1)         Yes, Trump has been hard on John McCain.  This reader, like so many others, judge McCain’s life entirely on events that happened 50 years ago when he was in the military.  John McCain was in Washington for 35 years.  I believe he was a major factor in denying the President some things that he wanted, and he did so by being one of a very few Republicans who sided with Democrats against him.  It’s Trump’s comments that get publicized, while we know little about McCain’s side in their relationship.

2)         He praises dictators, because he wants to negotiate with them.  He’ll get far more if he comes to them with a smile than with threats. 

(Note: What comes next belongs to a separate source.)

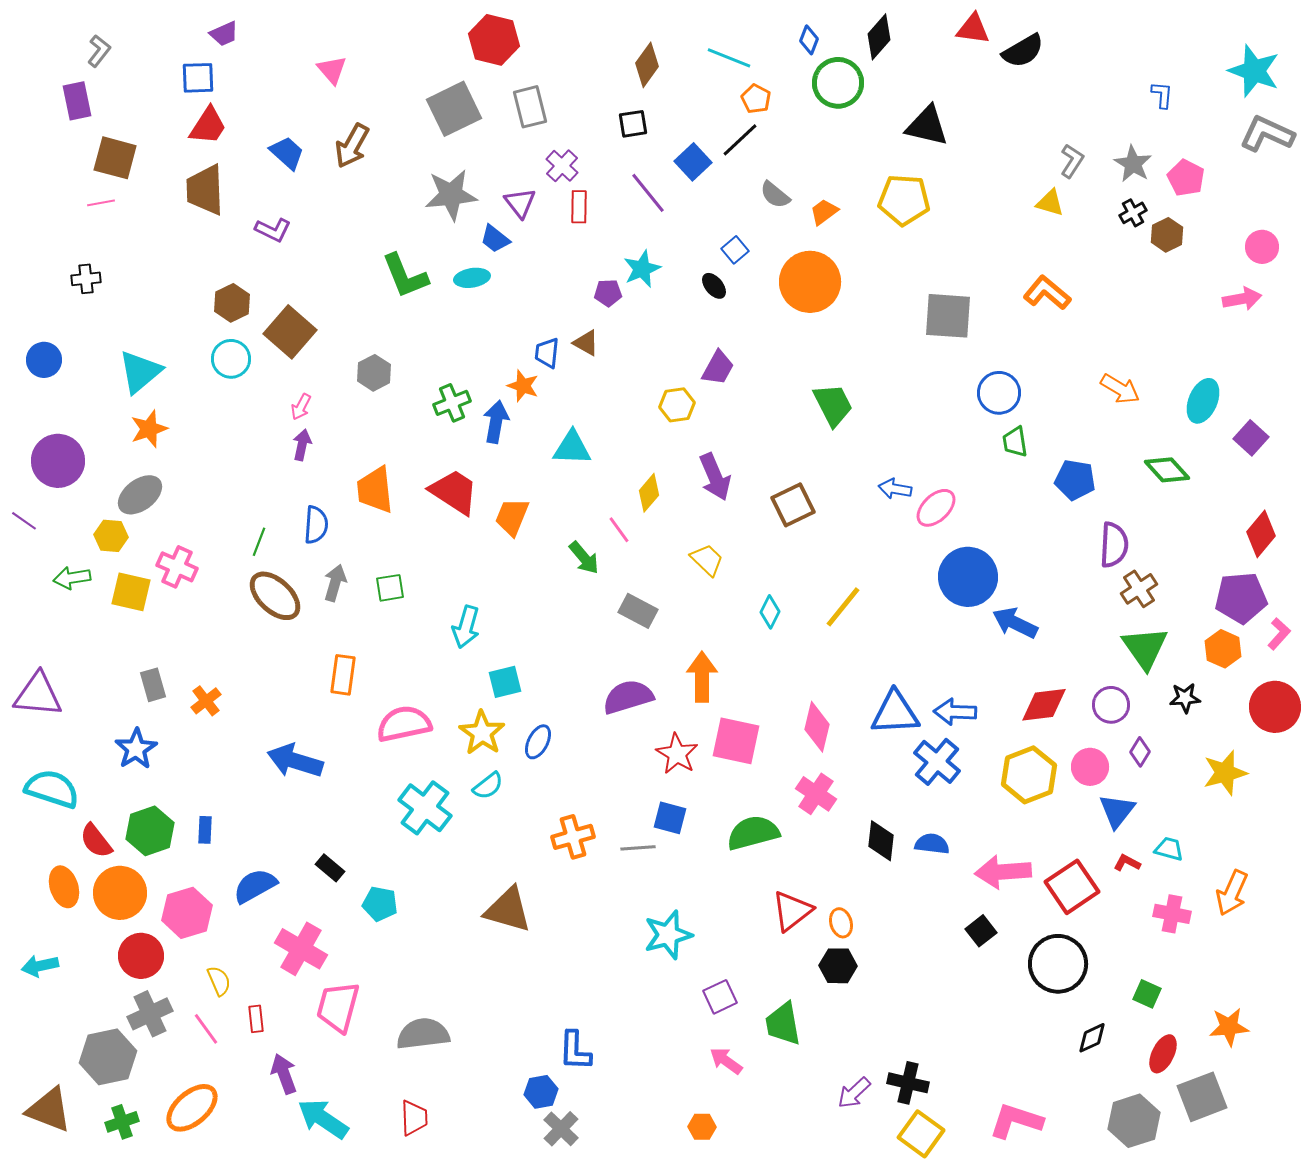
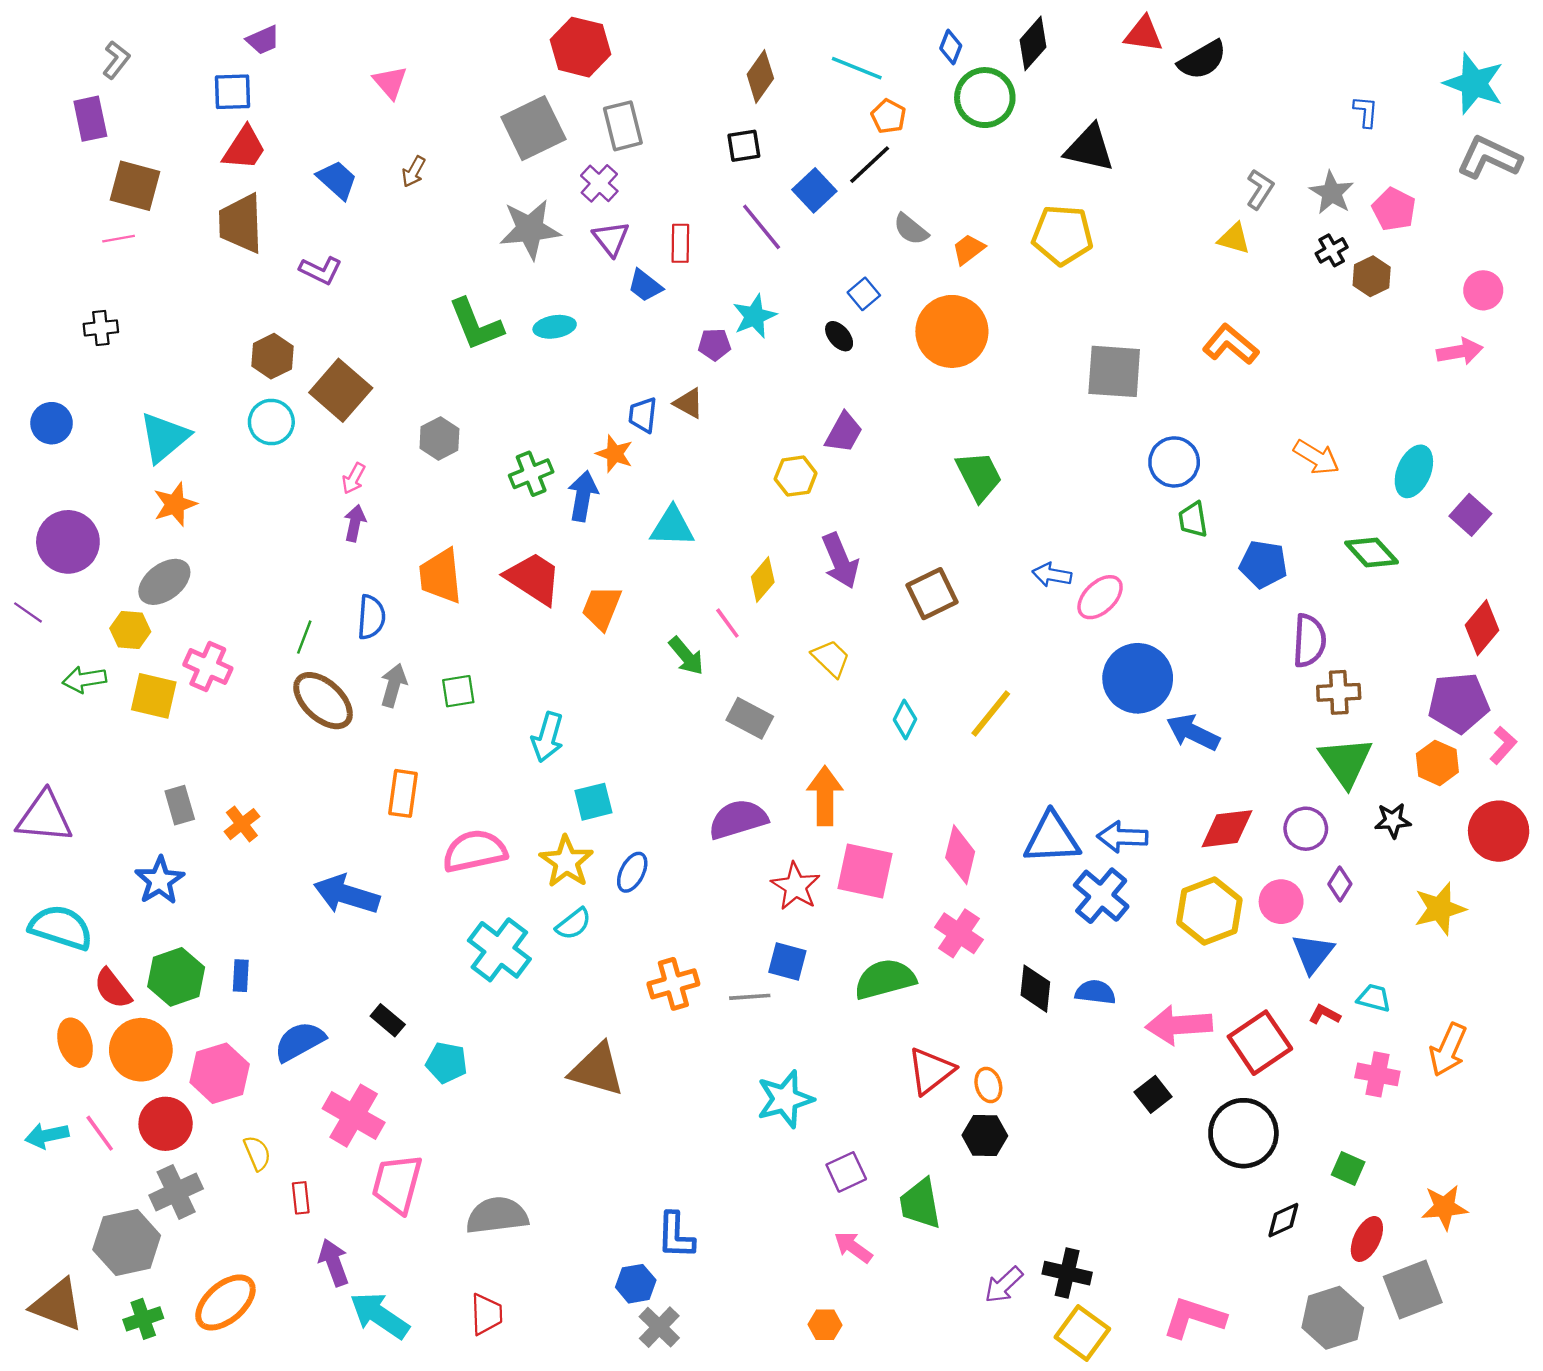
brown arrow: (352, 146) -> (414, 172), size x0.6
purple cross: (562, 166) -> (599, 183), moved
blue trapezoid: (495, 239) -> (645, 286), moved
brown cross: (1139, 589) -> (1339, 692), turned 30
pink line: (206, 1029) -> (100, 1133), moved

3)         He thinks Trump wants NATO disbanded.  Hey, NATO exists for the sake of Europe, not the United States, yet they want the US to carry the burden of protecting them.  By Trump saying NATO perhaps should be disbanded he is telling Europe to figure out what they really want and step up in taking care of themselves. 

4)         I read both Chicago newspapers and watch news on the mainstream media.  They all try to portray the President in a bad light any opportunity they get.  If I want to get a letter printed in the papers, bashing Trump will raise my odds considerably.  The President thinks the press is abusing its freedom by acting irresponsibly.  I agree.

5)         Attacking the judicial system?  Our government has three EQUAL branches of government.  The judicial branch believes it has more power over the other two.  Why should one unelected judge have more authority than the President of the United States?  It seems nowadays that a lot of judges are guided more by politics than justice or law.

6)         He doesn’t treat migrants as criminals.  Anyone who enters our country to live should be screened medically, vaccinated, and have a criminal background check before they are allowed to roam free in our country.  When our borders are flooded with 3 and 4 thousand new people every day, there’s no time to do all that or build luxury hotels.  You make do with what you have.  Criminals can’t just walk out, but the migrants are free to leave any time they want.

Frankly, I am tired of the newspapers and media continually bashing the President.  Go use your space and time in actually trying to solve our problems instead of just complaining about them.